• **EXERCISE**
Your answer must consist solely of the line containing "Given the image: left kidney — segment it." and all subsequent lines through the end of the entries, reproduced exactly.
SUPPLIED RECORDS Block Start
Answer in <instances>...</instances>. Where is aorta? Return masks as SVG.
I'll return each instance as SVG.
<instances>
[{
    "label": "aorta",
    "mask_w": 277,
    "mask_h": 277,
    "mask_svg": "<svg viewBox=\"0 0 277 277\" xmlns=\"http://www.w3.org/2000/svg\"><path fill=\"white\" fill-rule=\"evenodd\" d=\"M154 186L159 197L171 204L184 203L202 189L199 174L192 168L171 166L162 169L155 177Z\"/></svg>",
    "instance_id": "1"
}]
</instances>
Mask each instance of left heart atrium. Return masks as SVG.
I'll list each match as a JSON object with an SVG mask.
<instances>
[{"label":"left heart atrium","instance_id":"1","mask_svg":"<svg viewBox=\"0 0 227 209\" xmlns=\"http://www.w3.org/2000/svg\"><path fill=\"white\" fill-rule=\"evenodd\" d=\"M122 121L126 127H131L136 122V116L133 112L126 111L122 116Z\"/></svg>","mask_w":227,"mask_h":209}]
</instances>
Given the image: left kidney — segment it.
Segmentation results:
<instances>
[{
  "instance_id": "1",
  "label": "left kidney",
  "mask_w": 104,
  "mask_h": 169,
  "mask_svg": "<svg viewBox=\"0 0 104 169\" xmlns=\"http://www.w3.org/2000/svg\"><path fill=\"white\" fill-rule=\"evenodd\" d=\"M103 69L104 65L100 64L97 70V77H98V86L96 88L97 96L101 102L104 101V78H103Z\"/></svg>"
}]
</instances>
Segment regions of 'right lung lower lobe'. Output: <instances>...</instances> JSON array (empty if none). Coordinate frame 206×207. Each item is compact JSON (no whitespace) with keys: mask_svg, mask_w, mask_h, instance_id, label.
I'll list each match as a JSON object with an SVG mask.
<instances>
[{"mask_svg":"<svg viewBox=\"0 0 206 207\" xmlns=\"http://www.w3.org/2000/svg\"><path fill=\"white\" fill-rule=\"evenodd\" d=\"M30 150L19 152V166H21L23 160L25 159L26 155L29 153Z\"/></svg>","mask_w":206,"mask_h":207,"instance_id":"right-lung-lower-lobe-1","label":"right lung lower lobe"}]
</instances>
SUPPLIED RECORDS Block End
• **EXERCISE RESULT**
Given the image: left kidney — segment it.
Segmentation results:
<instances>
[{
  "instance_id": "1",
  "label": "left kidney",
  "mask_w": 104,
  "mask_h": 169,
  "mask_svg": "<svg viewBox=\"0 0 104 169\" xmlns=\"http://www.w3.org/2000/svg\"><path fill=\"white\" fill-rule=\"evenodd\" d=\"M103 69L104 65L100 64L97 70V77H98V86L96 88L97 96L101 102L104 101V78H103Z\"/></svg>"
}]
</instances>
Segment regions of 'right lung lower lobe'. Output: <instances>...</instances> JSON array (empty if none). Coordinate frame 206×207. Each item is compact JSON (no whitespace) with keys: mask_svg, mask_w, mask_h, instance_id, label.
I'll list each match as a JSON object with an SVG mask.
<instances>
[{"mask_svg":"<svg viewBox=\"0 0 206 207\" xmlns=\"http://www.w3.org/2000/svg\"><path fill=\"white\" fill-rule=\"evenodd\" d=\"M30 150L19 152V166H21L23 160L25 159L26 155L29 153Z\"/></svg>","mask_w":206,"mask_h":207,"instance_id":"right-lung-lower-lobe-1","label":"right lung lower lobe"}]
</instances>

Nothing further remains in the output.